As a result, Jack has limited strength and mobility on his right side, has had grand mal seizures, and a host of physical challenges.
Despite that reality, Jack has been unrelenting in the pursuit of his dreams.
“I think what’s important is to keep telling yourself that you can, and to be a very perseverant person,” said Goldberg.
Jack demonstrates his perseverance in the saddle at Millar Brooke Farm in Perth, where he and his horse are hurdling over a series of towering obstacles.
“Jack is a better rider than a lot of people I have coached in my life,” said Amy Millar.
Amy and Ian Millar, Olympians and Canadian equestrian royalty, have been coaching Jack for more than a year now.
“He never gives up and he works like crazy,” said Ian Millar.
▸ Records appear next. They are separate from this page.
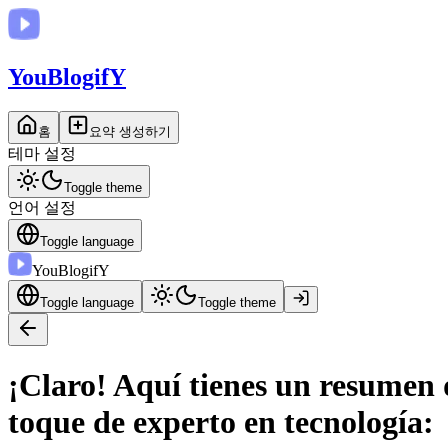
You
BlogifY
홈
요약 생성하기
테마 설정
Toggle theme
언어 설정
Toggle language
You
BlogifY
Toggle language
Toggle theme
¡Claro! Aquí tienes un resumen 
toque de experto en tecnología:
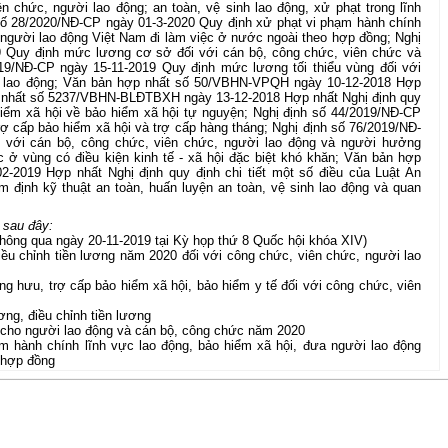
n chức, người lao động; an toàn, vệ sinh lao động, xử phạt trong lĩnh
số 28/2020/NĐ-CP ngày 01-3-2020 Quy định xử phạt vi phạm hành chính
 người lao động Việt Nam đi làm việc ở nước ngoài theo hợp đồng; Nghị
9 Quy định mức lương cơ sở đối với cán bộ, công chức, viên chức và
019/NĐ-CP ngày 15-11-2019 Quy định mức lương tối thiểu vùng đối với
g lao động; Văn bản hợp nhất số 50/VBHN-VPQH ngày 10-12-2018 Hợp
p nhất số 5237/VBHN-BLĐTBXH ngày 13-12-2018 Hợp nhất Nghị định quy
 hiểm xã hội về bảo hiểm xã hội tự nguyện; Nghị định số 44/2019/NĐ-CP
ợ cấp bảo hiểm xã hội và trợ cấp hàng tháng; Nghị định số 76/2019/NĐ-
 với cán bộ, công chức, viên chức, người lao động và người hưởng
c ở vùng có điều kiện kinh tế - xã hội đặc biệt khó khăn; Văn bản hợp
2019 Hợp nhất Nghị định quy định chi tiết một số điều của Luật An
m định kỹ thuật an toàn, huấn luyện an toàn, vệ sinh lao động và quan
 sau đây:
thông qua ngày 20-11-2019 tại Kỳ họp thứ 8 Quốc hội khóa XIV)
iều chỉnh tiền lương năm 2020 đối với công chức, viên chức, người lao
g hưu, trợ cấp bảo hiểm xã hội, bảo hiểm y tế đối với công chức, viên
ơng, điều chỉnh tiền lương
 cho người lao động và cán bộ, công chức năm 2020
ạm hành chính lĩnh vực lao động, bảo hiểm xã hội, đưa người lao động
 hợp đồng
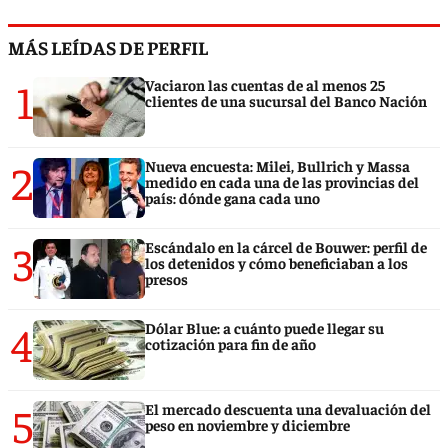
MÁS LEÍDAS DE PERFIL
1
Vaciaron las cuentas de al menos 25
clientes de una sucursal del Banco Nación
2
Nueva encuesta: Milei, Bullrich y Massa
medido en cada una de las provincias del
país: dónde gana cada uno
3
Escándalo en la cárcel de Bouwer: perfil de
los detenidos y cómo beneficiaban a los
presos
4
Dólar Blue: a cuánto puede llegar su
cotización para fin de año
5
El mercado descuenta una devaluación del
peso en noviembre y diciembre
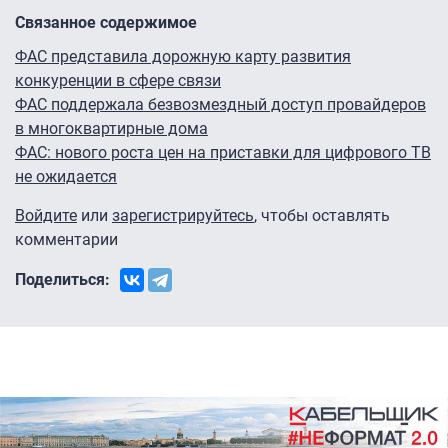
Связанное содержимое
ФАС представила дорожную карту развития
конкуренции в сфере связи
ФАС поддержала безвозмездный доступ провайдеров
в многоквартирные дома
ФАС: нового роста цен на приставки для цифрового ТВ
не ожидается
Войдите
или
зарегистрируйтесь
, чтобы оставлять
комментарии
Поделиться:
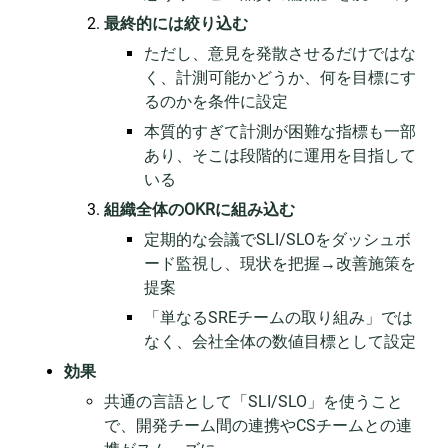
最終的には絞り込む
ただし、意見を発散させるだけではな
く、計測可能かどうか、何を目標にす
るのかを条件に設定
本質的すぎて計測が困難な指標も一部
あり、そこは段階的に運用を目指して
いる
組織全体のOKRに組み込む
定期的な会議でSLI/SLOをダッシュボ
ード監視し、現状を把握→改善施策を
提案
「単なるSREチームの取り組み」では
なく、会社全体の数値目標として設定
効果
共通の言語として「SLI/SLO」を使うこと
で、開発チーム間の連携やCSチームとの連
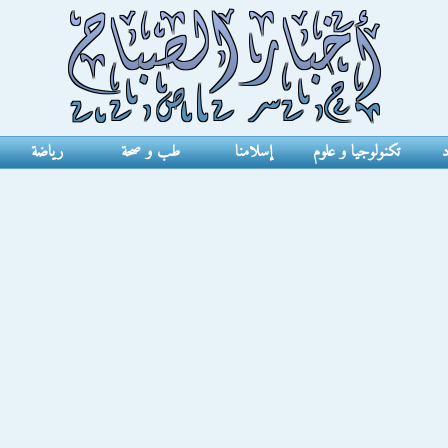
د
تكنولوجيا و علوم
إسلامنا
طب و صحة
رياضة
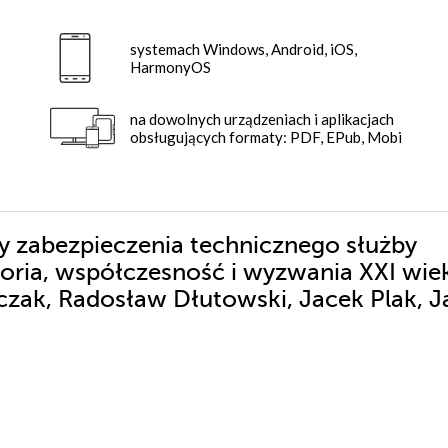
systemach Windows, Android, iOS,
HarmonyOS
na dowolnych urządzeniach i aplikacjach
obsługujących formaty: PDF, EPub, Mobi
dy zabezpieczenia technicznego służby
ria, współczesność i wyzwania XXI wie
zak, Radosław Dłutowski, Jacek Plak, J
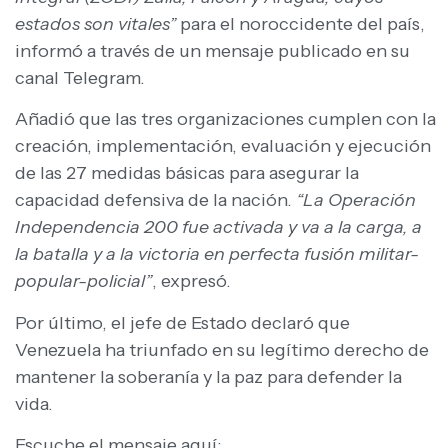
estados son vitales”
para el noroccidente del país,
informó a través de un mensaje publicado en su
canal Telegram.
Añadió que las tres organizaciones cumplen con la
creación, implementación, evaluación y ejecución
de las 27 medidas básicas para asegurar la
capacidad defensiva de la nación.
“La Operación
Independencia 200 fue activada y va a la carga, a
la batalla y a la victoria en perfecta fusión militar-
popular-policial”
, expresó.
Por último, el jefe de Estado declaró que
Venezuela ha triunfado en su legítimo derecho de
mantener la soberanía y la paz para defender la
vida.
Escuche el mensaje aquí:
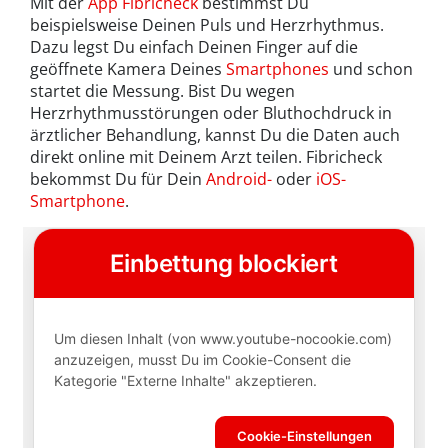
Mit der
App Fibricheck
bestimmst Du
beispielsweise Deinen Puls und Herzrhythmus.
Dazu legst Du einfach Deinen Finger auf die
geöffnete Kamera Deines
Smartphones
und schon
startet die Messung. Bist Du wegen
Herzrhythmusstörungen oder Bluthochdruck in
ärztlicher Behandlung, kannst Du die Daten auch
direkt online mit Deinem Arzt teilen. Fibricheck
bekommst Du für Dein
Android-
oder
iOS-
Smartphone
.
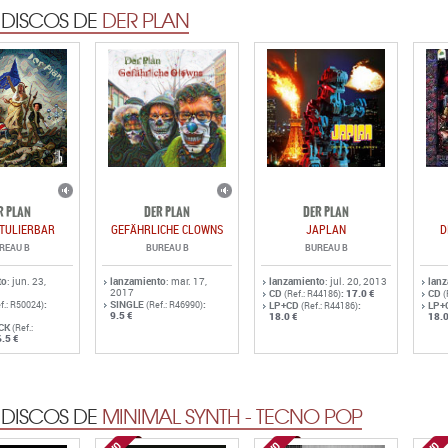
 DISCOS DE
DER PLAN
R PLAN
DER PLAN
DER PLAN
TULIERBAR
GEFÄHRLICHE CLOWNS
JAPLAN
D
REAU B
BUREAU B
BUREAU B
to
: jun. 23,
lanzamiento
: mar. 17,
lanzamiento
: jul. 20, 2013
lan
2017
CD
:
17.0 €
CD
(Ref.: R44186)
(
:
SINGLE
:
f.: R50024)
(Ref.: R46990)
LP+CD
:
LP+
(Ref.: R44186)
9.5 €
18.0 €
18.0
CK
(Ref.:
.5 €
 DISCOS DE
MINIMAL SYNTH - TECNO POP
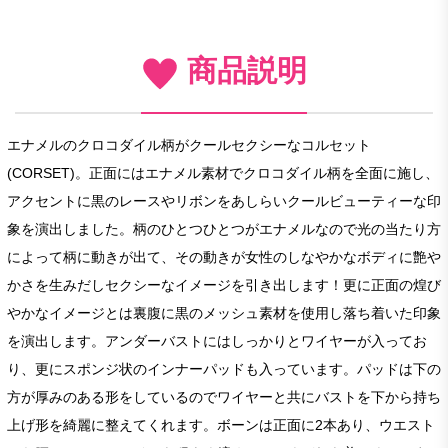
商品説明
エナメルのクロコダイル柄がクールセクシーなコルセット
(CORSET)。正面にはエナメル素材でクロコダイル柄を全面に施し、
アクセントに黒のレースやリボンをあしらいクールビューティーな印
象を演出しました。柄のひとつひとつがエナメルなので光の当たり方
によって柄に動きが出て、その動きが女性のしなやかなボディに艶や
かさを生みだしセクシーなイメージを引き出します！更に正面の煌び
やかなイメージとは裏腹に黒のメッシュ素材を使用し落ち着いた印象
を演出します。アンダーバストにはしっかりとワイヤーが入ってお
り、更にスポンジ状のインナーパッドも入っています。パッドは下の
方が厚みのある形をしているのでワイヤーと共にバストを下から持ち
上げ形を綺麗に整えてくれます。ボーンは正面に2本あり、ウエスト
“And that’s the formula for success. Find something you’re passionate about, learn all about it, and never give up and you will be successful. Jack Goldberg will be successful,” he said.
Jack was just six years old when he started riding with the support, guidance and encouragement of his first long-time coach and equestrian, Taylor Brooks.
“Taylor really brought Jack up the ranks,” said Jack’s mom, Whitney.
The saddle quickly became Jack’s ultimate happy place.
“As soon as you get on the horse, all aspects of your world, except for riding, just kind of shut out,” he said.
A few years in, Jack started competing on the horse circuit and winning.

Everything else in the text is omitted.